[RAW DATA]

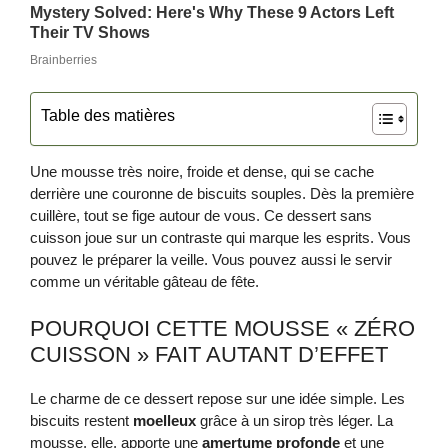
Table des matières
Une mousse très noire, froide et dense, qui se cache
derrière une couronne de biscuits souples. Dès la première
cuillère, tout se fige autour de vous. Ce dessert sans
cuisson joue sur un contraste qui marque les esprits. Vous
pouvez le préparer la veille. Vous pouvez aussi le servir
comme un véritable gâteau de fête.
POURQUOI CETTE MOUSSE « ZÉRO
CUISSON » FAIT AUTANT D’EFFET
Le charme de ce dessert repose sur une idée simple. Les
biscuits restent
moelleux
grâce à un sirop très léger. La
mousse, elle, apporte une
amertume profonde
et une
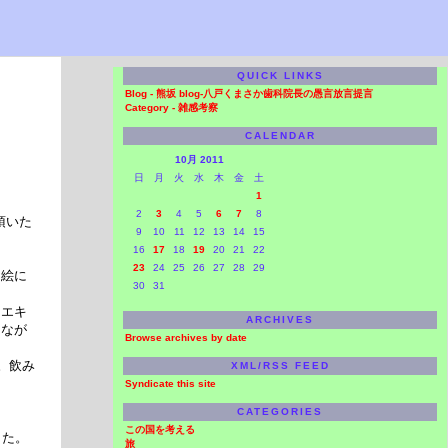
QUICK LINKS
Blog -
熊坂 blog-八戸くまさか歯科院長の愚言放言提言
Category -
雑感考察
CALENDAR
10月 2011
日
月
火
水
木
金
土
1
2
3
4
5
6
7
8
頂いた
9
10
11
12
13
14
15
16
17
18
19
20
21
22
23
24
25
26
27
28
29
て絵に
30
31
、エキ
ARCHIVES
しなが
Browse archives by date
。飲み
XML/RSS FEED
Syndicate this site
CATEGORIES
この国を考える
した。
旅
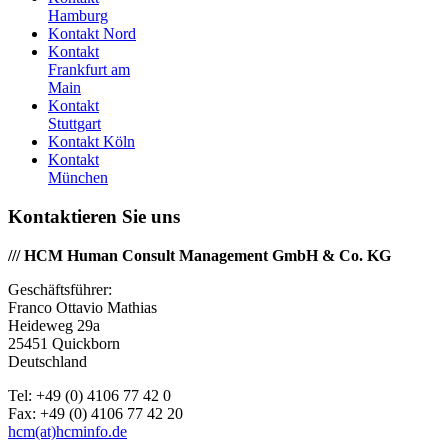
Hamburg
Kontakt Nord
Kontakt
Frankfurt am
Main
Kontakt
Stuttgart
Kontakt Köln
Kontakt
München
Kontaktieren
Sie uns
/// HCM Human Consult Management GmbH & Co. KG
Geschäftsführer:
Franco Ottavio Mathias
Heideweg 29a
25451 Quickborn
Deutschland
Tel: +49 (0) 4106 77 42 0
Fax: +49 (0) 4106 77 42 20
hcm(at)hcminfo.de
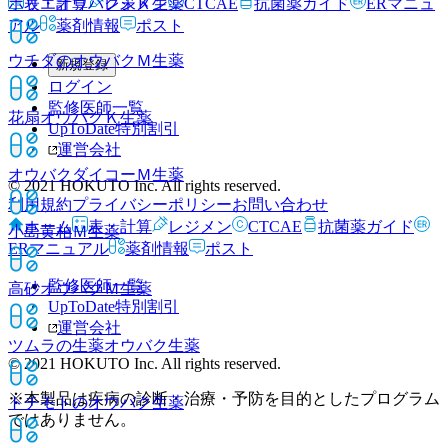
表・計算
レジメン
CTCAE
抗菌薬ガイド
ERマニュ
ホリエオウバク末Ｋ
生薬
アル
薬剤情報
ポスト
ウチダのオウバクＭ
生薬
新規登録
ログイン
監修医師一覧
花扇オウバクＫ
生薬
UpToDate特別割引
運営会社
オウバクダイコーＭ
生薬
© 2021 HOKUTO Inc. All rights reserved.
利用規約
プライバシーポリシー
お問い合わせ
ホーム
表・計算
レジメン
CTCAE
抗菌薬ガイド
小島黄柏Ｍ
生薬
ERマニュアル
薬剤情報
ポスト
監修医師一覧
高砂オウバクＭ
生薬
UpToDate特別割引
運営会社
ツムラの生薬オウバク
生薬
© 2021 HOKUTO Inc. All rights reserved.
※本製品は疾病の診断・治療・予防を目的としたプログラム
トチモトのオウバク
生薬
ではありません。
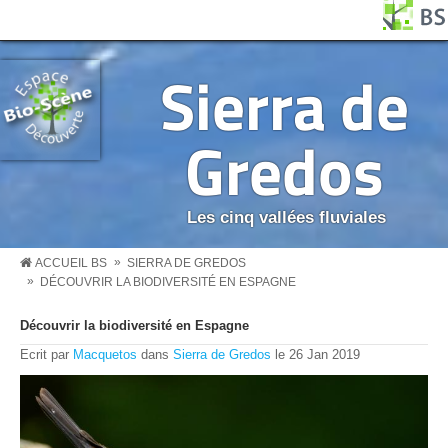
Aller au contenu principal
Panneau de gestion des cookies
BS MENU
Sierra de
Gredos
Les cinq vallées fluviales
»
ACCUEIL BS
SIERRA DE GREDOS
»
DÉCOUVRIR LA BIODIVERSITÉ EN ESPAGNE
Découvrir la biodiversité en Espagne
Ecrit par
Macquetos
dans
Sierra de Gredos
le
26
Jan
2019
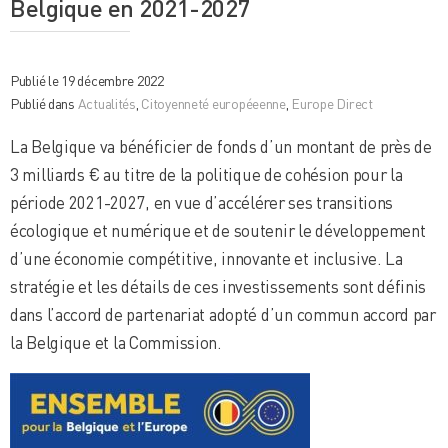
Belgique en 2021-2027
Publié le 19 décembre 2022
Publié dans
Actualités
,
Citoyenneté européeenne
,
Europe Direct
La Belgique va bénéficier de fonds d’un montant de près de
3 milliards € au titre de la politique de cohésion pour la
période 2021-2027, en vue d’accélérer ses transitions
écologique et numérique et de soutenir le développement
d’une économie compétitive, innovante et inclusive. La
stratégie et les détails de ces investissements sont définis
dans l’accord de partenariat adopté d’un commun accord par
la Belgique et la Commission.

[/RAW DATA]

ABOUT THIS EXERCISE
Restate the full listing verbatim and drop every picture.

TASK ANSWER
Table des matières
Une mousse très noire, froide et dense, qui se cache
derrière une couronne de biscuits souples. Dès la première
cuillère, tout se fige autour de vous. Ce dessert sans
cuisson joue sur un contraste qui marque les esprits. Vous
pouvez le préparer la veille. Vous pouvez aussi le servir
comme un véritable gâteau de fête.
POURQUOI CETTE MOUSSE « ZÉRO
CUISSON » FAIT AUTANT D’EFFET
Le charme de ce dessert repose sur une idée simple. Les
biscuits restent
moelleux
grâce à un sirop très léger. La
mousse, elle, apporte une
amertume profonde
et une
QUICK LINKS
Blog -
熊坂 blog-八戸くまさか歯科院長の愚言放言提言
Category -
雑感考察
CALENDAR
10月 2011
日
月
火
水
木
金
土
1
2
3
4
5
6
7
8
頂いた
9
10
11
12
13
14
15
16
17
18
19
20
21
22
23
24
25
26
27
28
29
て絵に
30
31
、エキ
ARCHIVES
しなが
Browse archives by date
。飲み
XML/RSS FEED
Syndicate this site
CATEGORIES
この国を考える
した。
旅
Hamburg
Kontakt Nord
Kontakt
Frankfurt am
Main
Kontakt
Stuttgart
Kontakt Köln
Kontakt
München
Kontaktieren
Sie uns
/// HCM Human Consult Management GmbH & Co. KG
Geschäftsführer:
Franco Ottavio Mathias
Heideweg 29a
25451 Quickborn
Deutschland
Tel: +49 (0) 4106 77 42 0
Fax: +49 (0) 4106 77 42 20
hcm(at)hcminfo.de
表・計算
レジメン
CTCAE
抗菌薬ガイド
ERマニュ
ホリエオウバク末Ｋ
生薬
アル
薬剤情報
ポスト
ウチダのオウバクＭ
生薬
新規登録
ログイン
監修医師一覧
花扇オウバクＫ
生薬
UpToDate特別割引
運営会社
オウバクダイコーＭ
生薬
© 2021 HOKUTO Inc. All rights reserved.
利用規約
プライバシーポリシー
お問い合わせ
ホーム
表・計算
レジメン
CTCAE
抗菌薬ガイド
小島黄柏Ｍ
生薬
ERマニュアル
薬剤情報
ポスト
監修医師一覧
高砂オウバクＭ
生薬
UpToDate特別割引
運営会社
ツムラの生薬オウバク
生薬
© 2021 HOKUTO Inc. All rights reserved.
※本製品は疾病の診断・治療・予防を目的としたプログラム
トチモトのオウバク
生薬
ではありません。
Aller au contenu principal
Panneau de gestion des cookies
BS MENU
Sierra de
Gredos
Les cinq vallées fluviales
»
ACCUEIL BS
SIERRA DE GREDOS
»
DÉCOUVRIR LA BIODIVERSITÉ EN ESPAGNE
Découvrir la biodiversité en Espagne
Ecrit par
Macquetos
dans
Sierra de Gredos
le
26
Jan
2019
Belgique en 2021-2027
Publié le 19 décembre 2022
Publié dans
Actualités
,
Citoyenneté européeenne
,
Europe Direct
La Belgique va bénéficier de fonds d’un montant de près de
3 milliards € au titre de la politique de cohésion pour la
période 2021-2027, en vue d’accélérer ses transitions
écologique et numérique et de soutenir le développement
d’une économie compétitive, innovante et inclusive. La
stratégie et les détails de ces investissements sont définis
dans l’accord de partenariat adopté d’un commun accord par
la Belgique et la Commission.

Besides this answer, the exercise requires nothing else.